● **Available records**:
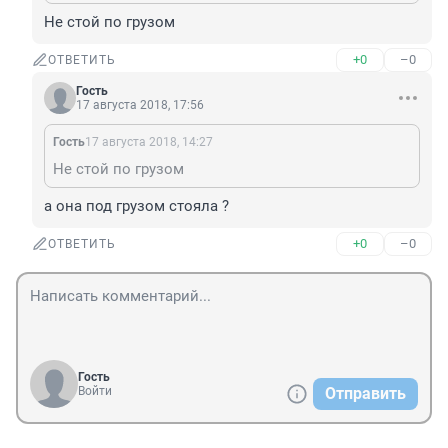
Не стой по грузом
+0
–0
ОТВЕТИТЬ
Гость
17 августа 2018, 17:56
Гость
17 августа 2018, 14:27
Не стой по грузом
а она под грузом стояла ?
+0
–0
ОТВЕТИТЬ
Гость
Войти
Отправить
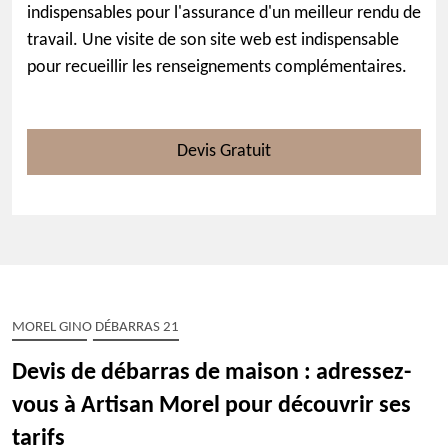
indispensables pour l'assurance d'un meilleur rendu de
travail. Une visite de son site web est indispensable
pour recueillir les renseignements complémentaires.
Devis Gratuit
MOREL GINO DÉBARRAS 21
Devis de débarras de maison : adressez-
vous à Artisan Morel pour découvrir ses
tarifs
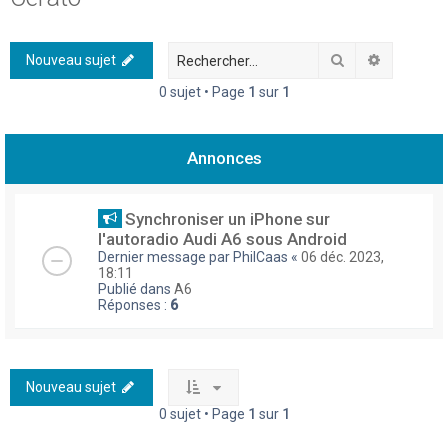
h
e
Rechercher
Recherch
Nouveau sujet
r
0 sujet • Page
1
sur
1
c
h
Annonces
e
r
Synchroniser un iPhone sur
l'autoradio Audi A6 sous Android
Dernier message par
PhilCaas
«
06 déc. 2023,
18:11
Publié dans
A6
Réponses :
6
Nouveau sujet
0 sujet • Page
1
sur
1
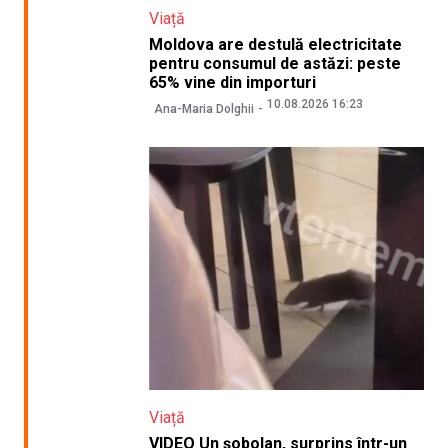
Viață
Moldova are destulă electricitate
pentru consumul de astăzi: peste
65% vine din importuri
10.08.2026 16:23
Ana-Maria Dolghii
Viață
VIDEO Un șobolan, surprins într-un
==
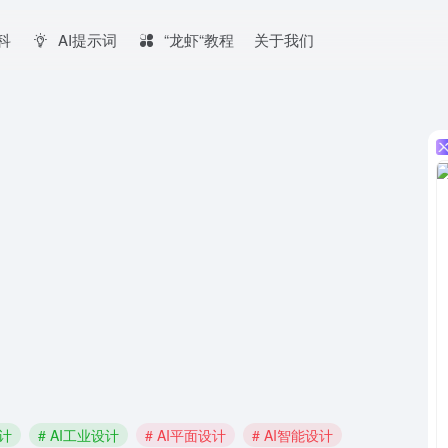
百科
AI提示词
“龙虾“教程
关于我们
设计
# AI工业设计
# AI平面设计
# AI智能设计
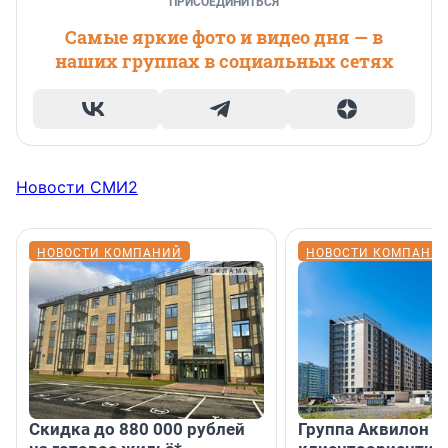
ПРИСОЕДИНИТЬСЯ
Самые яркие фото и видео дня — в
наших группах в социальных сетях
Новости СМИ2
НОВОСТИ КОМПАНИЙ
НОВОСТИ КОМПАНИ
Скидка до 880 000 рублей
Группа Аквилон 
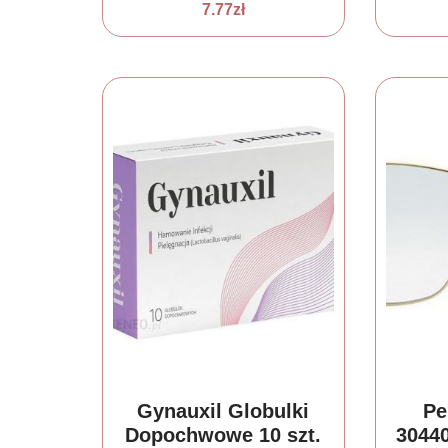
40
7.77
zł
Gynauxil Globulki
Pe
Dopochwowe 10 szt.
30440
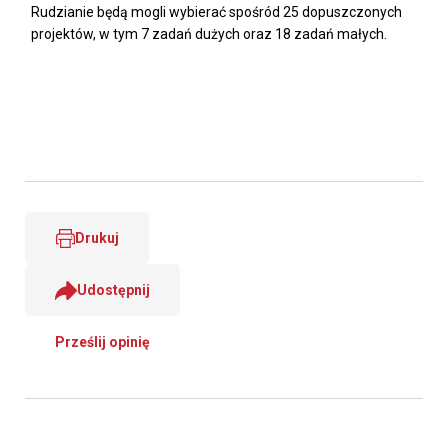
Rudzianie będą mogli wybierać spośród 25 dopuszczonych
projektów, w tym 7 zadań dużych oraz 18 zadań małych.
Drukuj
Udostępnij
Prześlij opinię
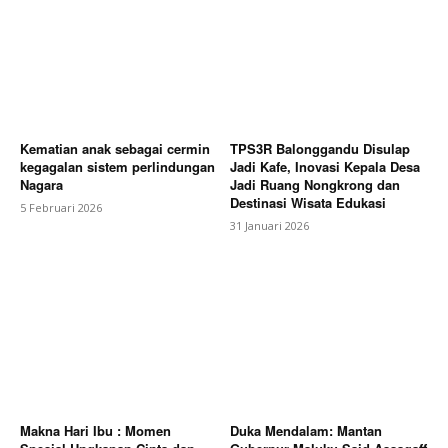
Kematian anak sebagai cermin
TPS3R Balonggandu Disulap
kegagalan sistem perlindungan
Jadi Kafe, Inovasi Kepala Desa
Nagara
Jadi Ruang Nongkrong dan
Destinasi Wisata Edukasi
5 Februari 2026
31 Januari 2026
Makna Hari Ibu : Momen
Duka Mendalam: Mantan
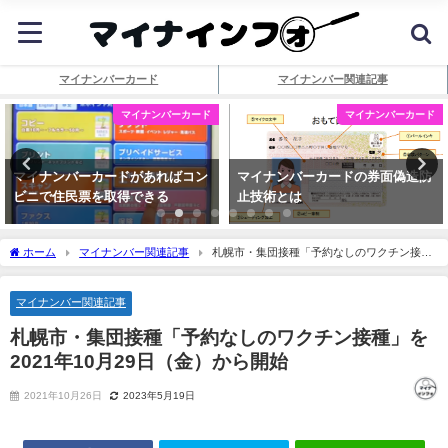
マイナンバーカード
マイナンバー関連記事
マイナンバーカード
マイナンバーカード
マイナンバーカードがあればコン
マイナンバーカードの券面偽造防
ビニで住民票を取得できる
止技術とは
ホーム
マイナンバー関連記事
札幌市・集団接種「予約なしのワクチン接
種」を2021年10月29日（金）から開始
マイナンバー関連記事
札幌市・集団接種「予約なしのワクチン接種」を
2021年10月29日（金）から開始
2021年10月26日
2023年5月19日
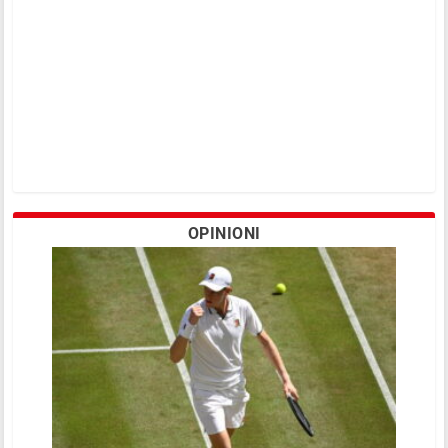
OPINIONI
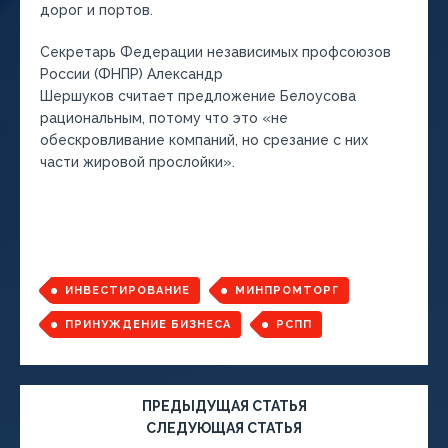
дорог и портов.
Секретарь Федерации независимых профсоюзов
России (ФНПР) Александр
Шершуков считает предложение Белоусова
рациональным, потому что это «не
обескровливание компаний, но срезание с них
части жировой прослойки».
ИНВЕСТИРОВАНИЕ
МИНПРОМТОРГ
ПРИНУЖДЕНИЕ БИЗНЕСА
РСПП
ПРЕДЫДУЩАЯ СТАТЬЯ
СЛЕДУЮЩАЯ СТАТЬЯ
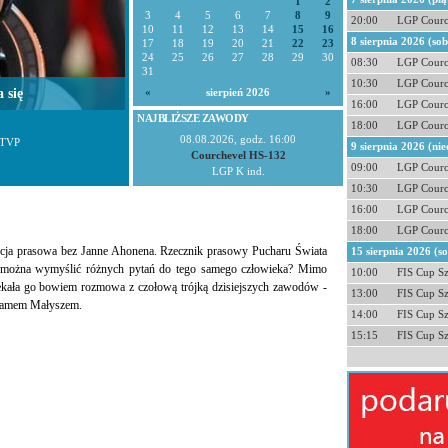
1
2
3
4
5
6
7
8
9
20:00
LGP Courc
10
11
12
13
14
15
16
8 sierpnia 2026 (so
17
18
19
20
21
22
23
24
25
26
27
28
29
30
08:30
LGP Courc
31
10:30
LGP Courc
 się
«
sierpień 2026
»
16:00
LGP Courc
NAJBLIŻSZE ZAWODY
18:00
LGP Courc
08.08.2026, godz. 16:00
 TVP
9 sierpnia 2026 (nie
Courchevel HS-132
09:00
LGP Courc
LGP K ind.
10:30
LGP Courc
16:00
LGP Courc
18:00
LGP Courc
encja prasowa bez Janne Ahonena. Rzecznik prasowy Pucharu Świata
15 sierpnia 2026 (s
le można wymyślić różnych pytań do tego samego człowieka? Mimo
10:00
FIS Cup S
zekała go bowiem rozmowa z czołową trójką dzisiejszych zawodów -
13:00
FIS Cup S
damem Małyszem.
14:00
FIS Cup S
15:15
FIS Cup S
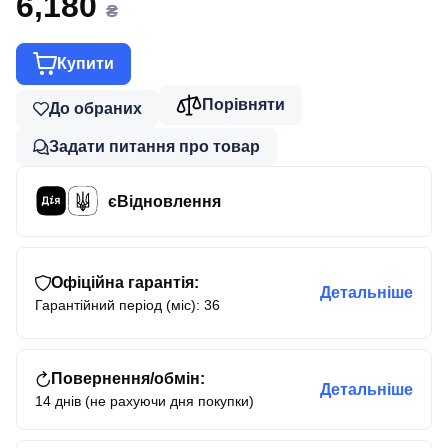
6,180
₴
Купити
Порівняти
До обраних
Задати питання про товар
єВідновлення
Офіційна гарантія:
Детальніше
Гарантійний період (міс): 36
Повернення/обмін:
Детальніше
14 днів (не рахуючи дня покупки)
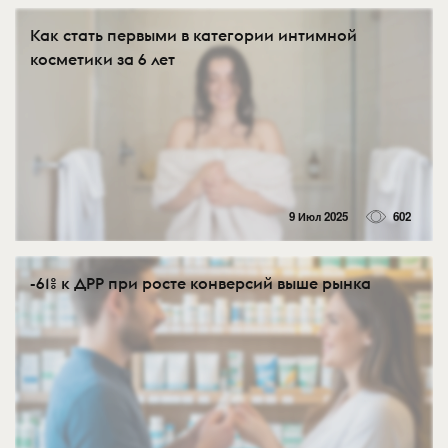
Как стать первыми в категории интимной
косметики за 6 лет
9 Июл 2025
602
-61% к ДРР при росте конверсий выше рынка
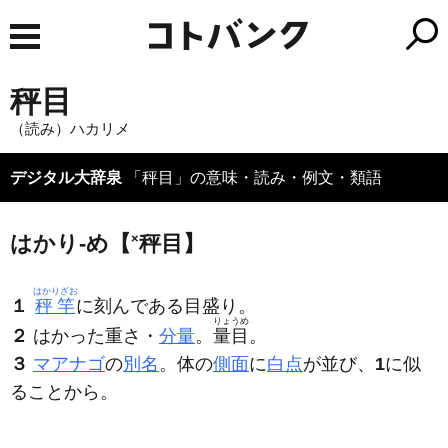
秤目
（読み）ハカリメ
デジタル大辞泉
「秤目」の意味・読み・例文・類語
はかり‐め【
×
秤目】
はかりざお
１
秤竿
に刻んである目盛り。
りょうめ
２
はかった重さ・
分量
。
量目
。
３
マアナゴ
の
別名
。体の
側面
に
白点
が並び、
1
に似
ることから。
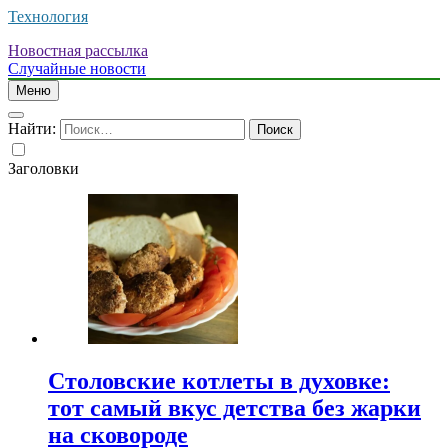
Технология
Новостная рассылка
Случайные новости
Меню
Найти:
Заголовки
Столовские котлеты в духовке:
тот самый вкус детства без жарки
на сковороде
---
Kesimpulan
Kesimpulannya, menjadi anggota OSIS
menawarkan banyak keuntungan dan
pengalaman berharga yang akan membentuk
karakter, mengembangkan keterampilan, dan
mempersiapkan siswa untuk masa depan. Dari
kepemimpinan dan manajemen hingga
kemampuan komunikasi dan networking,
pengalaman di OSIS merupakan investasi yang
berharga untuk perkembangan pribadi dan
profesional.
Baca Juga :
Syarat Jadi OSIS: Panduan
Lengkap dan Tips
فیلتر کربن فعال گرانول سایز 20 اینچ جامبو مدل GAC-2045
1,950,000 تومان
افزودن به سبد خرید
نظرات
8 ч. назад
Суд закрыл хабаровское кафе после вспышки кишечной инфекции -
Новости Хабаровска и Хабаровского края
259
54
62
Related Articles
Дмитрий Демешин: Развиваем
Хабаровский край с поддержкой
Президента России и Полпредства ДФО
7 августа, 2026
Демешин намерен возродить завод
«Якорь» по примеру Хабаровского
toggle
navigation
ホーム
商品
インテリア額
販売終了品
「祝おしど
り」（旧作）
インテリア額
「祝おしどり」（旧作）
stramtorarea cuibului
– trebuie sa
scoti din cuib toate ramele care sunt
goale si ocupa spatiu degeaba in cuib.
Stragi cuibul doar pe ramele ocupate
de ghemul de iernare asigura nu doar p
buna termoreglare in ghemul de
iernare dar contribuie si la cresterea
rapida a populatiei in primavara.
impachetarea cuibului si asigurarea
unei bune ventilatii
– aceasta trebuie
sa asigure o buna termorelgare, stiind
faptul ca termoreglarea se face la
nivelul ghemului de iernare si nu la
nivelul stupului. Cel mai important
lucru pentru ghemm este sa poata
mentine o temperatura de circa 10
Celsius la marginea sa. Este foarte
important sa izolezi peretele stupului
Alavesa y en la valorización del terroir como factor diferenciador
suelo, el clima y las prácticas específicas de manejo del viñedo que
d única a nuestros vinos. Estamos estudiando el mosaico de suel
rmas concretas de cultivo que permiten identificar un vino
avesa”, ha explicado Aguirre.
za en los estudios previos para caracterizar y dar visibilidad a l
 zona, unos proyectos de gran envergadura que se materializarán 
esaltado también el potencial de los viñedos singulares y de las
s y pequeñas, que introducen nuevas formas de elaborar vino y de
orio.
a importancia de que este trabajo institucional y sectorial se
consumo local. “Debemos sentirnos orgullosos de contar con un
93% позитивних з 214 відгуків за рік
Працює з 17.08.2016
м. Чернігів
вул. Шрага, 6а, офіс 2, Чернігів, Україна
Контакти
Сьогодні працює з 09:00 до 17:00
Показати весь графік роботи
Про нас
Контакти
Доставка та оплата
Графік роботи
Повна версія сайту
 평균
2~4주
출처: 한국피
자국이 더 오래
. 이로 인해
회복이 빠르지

● **Description of the task**:
Begin at the line above that has "karakter, mengembangkan keterampilan, dan" and stop after the line that has "rapida a populatiei in primavara.", copying each line exactly and adding nothing else.

● **Solution for this exercise**:
karakter, mengembangkan keterampilan, dan
mempersiapkan siswa untuk masa depan. Dari
kepemimpinan dan manajemen hingga
kemampuan komunikasi dan networking,
pengalaman di OSIS merupakan investasi yang
berharga untuk perkembangan pribadi dan
profesional.
Baca Juga :
Syarat Jadi OSIS: Panduan
Lengkap dan Tips
فیلتر کربن فعال گرانول سایز 20 اینچ جامبو مدل GAC-2045
1,950,000 تومان
افزودن به سبد خرید
نظرات
8 ч. назад
Суд закрыл хабаровское кафе после вспышки кишечной инфекции -
Новости Хабаровска и Хабаровского края
259
54
62
Related Articles
Дмитрий Демешин: Развиваем
Хабаровский край с поддержкой
Президента России и Полпредства ДФО
7 августа, 2026
Демешин намерен возродить завод
«Якорь» по примеру Хабаровского
toggle
navigation
ホーム
商品
インテリア額
販売終了品
「祝おしど
り」（旧作）
インテリア額
「祝おしどり」（旧作）
stramtorarea cuibului
– trebuie sa
scoti din cuib toate ramele care sunt
goale si ocupa spatiu degeaba in cuib.
Stragi cuibul doar pe ramele ocupate
de ghemul de iernare asigura nu doar p
buna termoreglare in ghemul de
iernare dar contribuie si la cresterea
rapida a populatiei in primavara.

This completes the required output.